[Work instruction]:
An exact repetition of the data is required; no picture should appear in it.

[Material to process]:
*** Block opens ***
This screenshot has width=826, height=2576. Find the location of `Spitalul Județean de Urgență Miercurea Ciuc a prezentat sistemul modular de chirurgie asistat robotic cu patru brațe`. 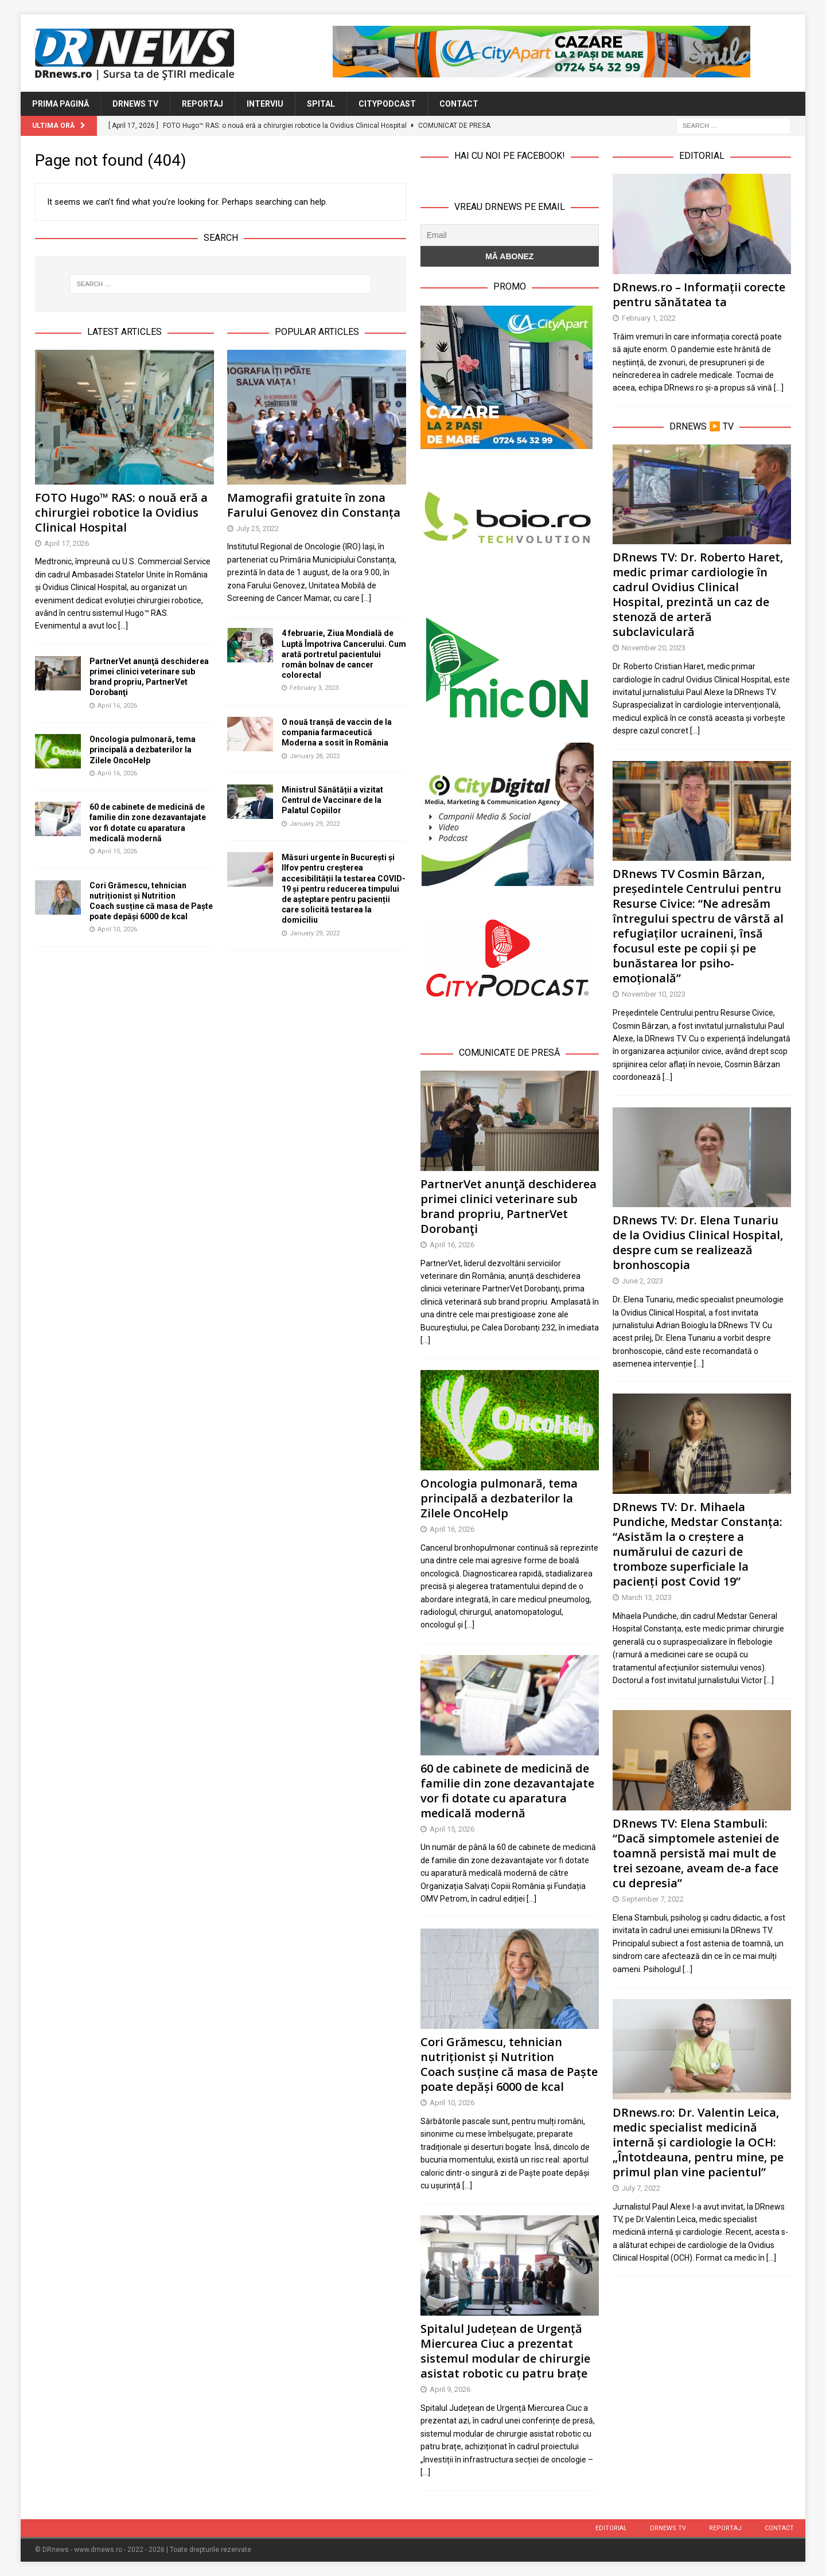

Spitalul Județean de Urgență Miercurea Ciuc a prezentat sistemul modular de chirurgie asistat robotic cu patru brațe is located at coordinates (505, 2351).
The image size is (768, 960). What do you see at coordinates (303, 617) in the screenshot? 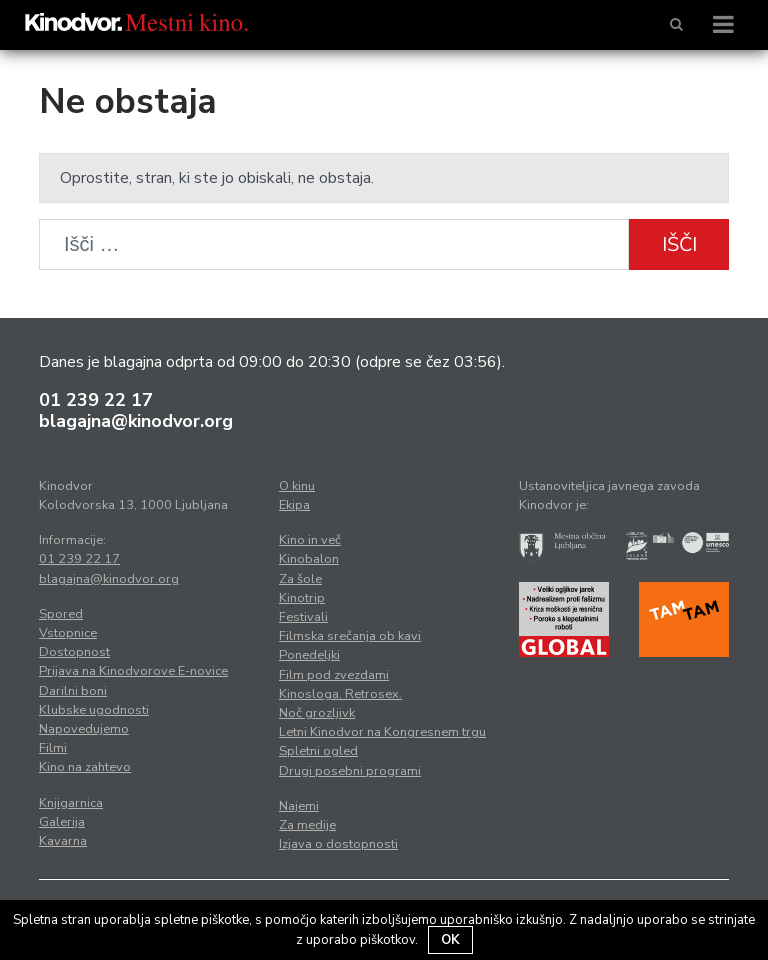
I see `Festivali` at bounding box center [303, 617].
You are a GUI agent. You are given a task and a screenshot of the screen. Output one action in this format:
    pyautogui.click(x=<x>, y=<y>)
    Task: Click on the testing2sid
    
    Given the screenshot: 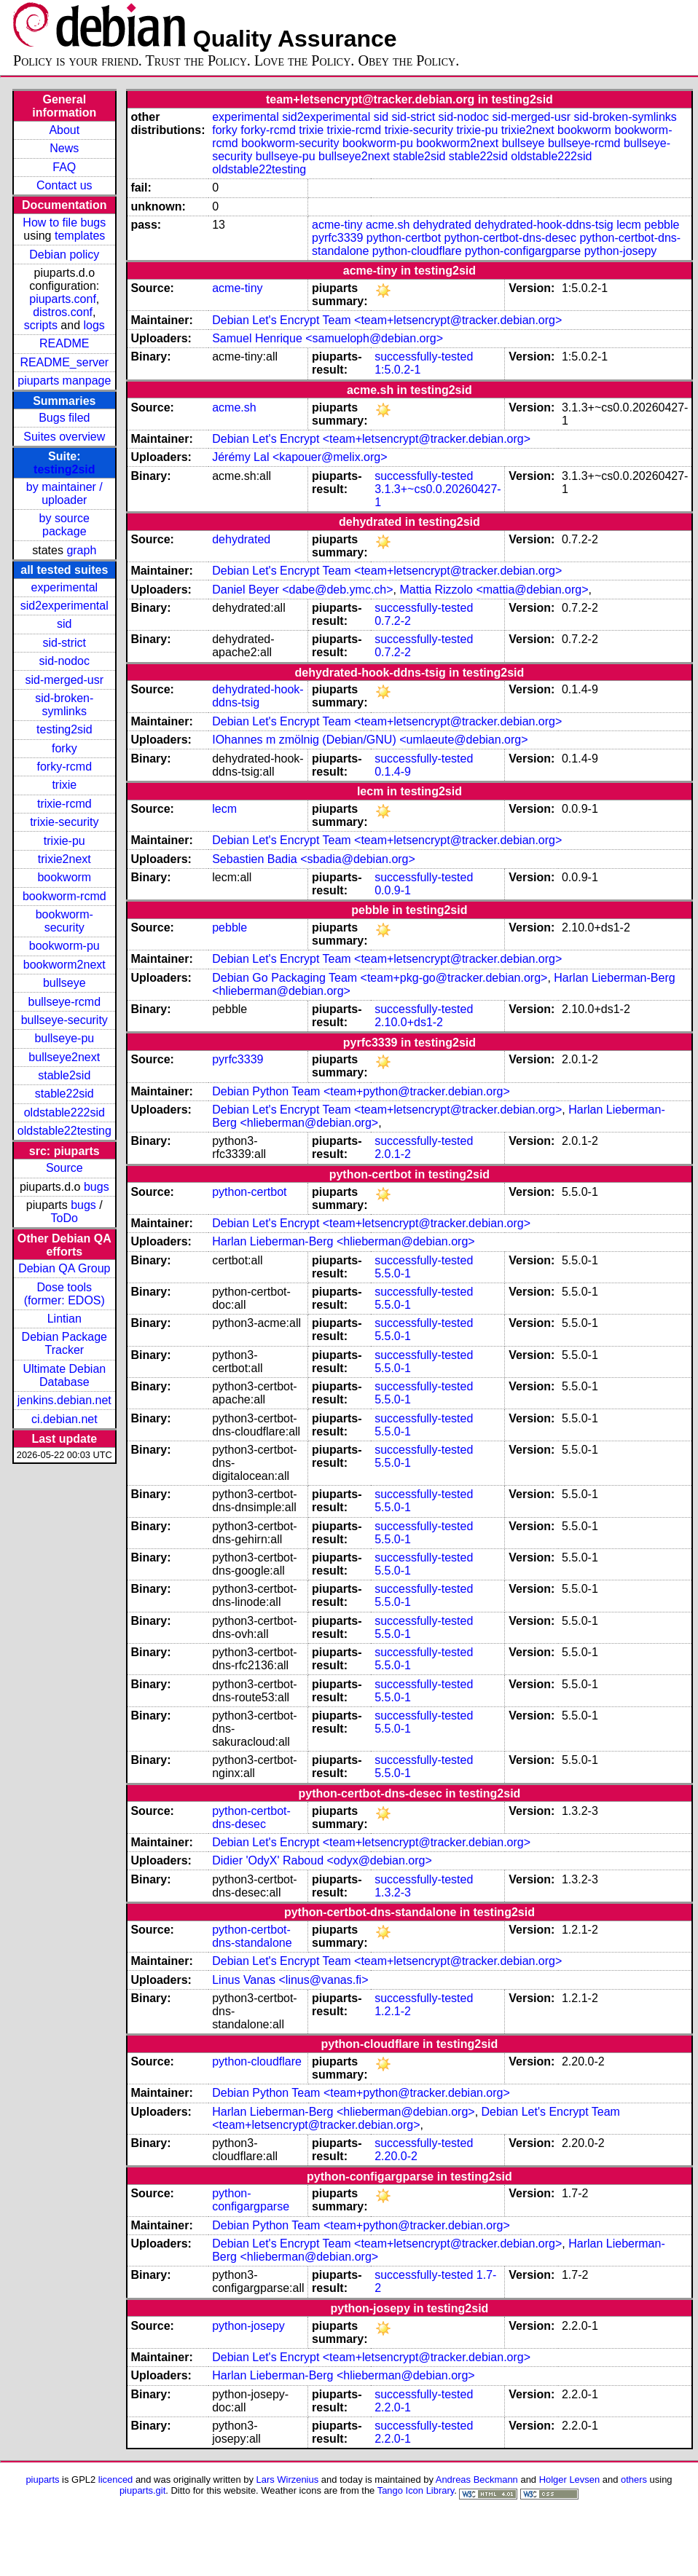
*** Block closes ***
[Output of the exercise]:
This screenshot has width=826, height=2576. Find the location of `Spitalul Județean de Urgență Miercurea Ciuc a prezentat sistemul modular de chirurgie asistat robotic cu patru brațe`. 

Spitalul Județean de Urgență Miercurea Ciuc a prezentat sistemul modular de chirurgie asistat robotic cu patru brațe is located at coordinates (505, 2351).
The image size is (768, 960). What do you see at coordinates (303, 617) in the screenshot? 
I see `Festivali` at bounding box center [303, 617].
You are a GUI agent. You are given a task and a screenshot of the screen. Output one action in this format:
    pyautogui.click(x=<x>, y=<y>)
    Task: Click on the testing2sid
    
    Given the screenshot: 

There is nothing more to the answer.